Note: This piece first appeared in Australian Guitar #135. Subscribe to our print edition here!
Dallas Green makes a triumphant return to his City And Colour project, with what may reign as his most stunning body of work yet.
Words by Matt Doria.
When he’s not inciting all-out calamity as the face-melting rhythm riffer in Alexisonfire, hardcore expat Dallas Green melts hearts en masse as the sweet and soulful twang-maker in City And Colour. And though the project started as a side-hustle from his pit- splitting main gig, City And Colour has grown to be significantly more successful for the 38-year-old Canuck. And outside of his native Canada, Green’s biggest fanbase lies Down Under; all three of his last LPs have debuted in the ARIA Top 5, and the tours have consistently seen some of Australia’s biggest and most respectable venues sell out in flat seconds.
This month, Green looks to continue his hot streak with the long-awaited sixth City And Colour LP, A Pill For Loneliness. Coming a hefty four years since his last release – the career-defining If I Should Go Before You – the 11-tracker marks a dazzling peak for Green’s songwriting. It’s his darkest record, yet his most beautiful; lyrics drenched in a visceral melancholy singe from under slatherings of bright and boisterous guitars, wispy synths and earwormish vocal melodies.

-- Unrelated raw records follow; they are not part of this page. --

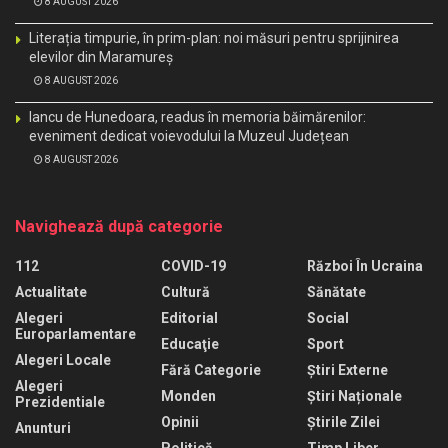
8 AUGUST 2026
Literația timpurie, în prim-plan: noi măsuri pentru sprijinirea
elevilor din Maramureș
8 AUGUST 2026
Iancu de Hunedoara, readus în memoria băimărenilor:
eveniment dedicat voievodului la Muzeul Județean
8 AUGUST 2026
Navighează după categorie
112
COVID-19
Război În Ucraina
Actualitate
Cultură
Sănătate
Alegeri
Editorial
Social
Europarlamentare
Educaţie
Sport
Alegeri Locale
Fără Categorie
Știri Externe
Alegeri
Monden
Știri Naționale
Prezidentiale
Opinii
Știrile Zilei
Anunturi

According to Green, that dichotomy between the heavy themes and the buoyant musicality work to make LP6 his most dynamic record yet, repeat listens vital to unearth each new sharp, polarising layer.
As is typical with your records, A Pill For Loneliness has a damn great title. Where did this one come from?
I was watching the news one day, and there was a story about how scientists are trying to invent a pill to cure loneliness, just like they’ve tried to cure depression and anxiety and all these other things that we’ve either created, or are wrong with us as human beings. And y’know, some of this stuff works for a while, and most of it doesn’t – it just seems to be that we’re all searching for something to get us through the day. And I thought to myself, “What a strange world to live in, where people are trying to create a cure for loneliness.”
And there’s an author, Johann Hari, who wrote this book called Lost Connections, and his research proves that we are living in the loneliest time in the history of civilisation – which is a very strange thing to think about, with how connected we all seem to be with social media and what have you. And I just thought to myself, “The cure for loneliness, for me, has always been music.” It’s always taken me out of my own little isolated bubble, and that’s kind of where my head’s at with the songs as well.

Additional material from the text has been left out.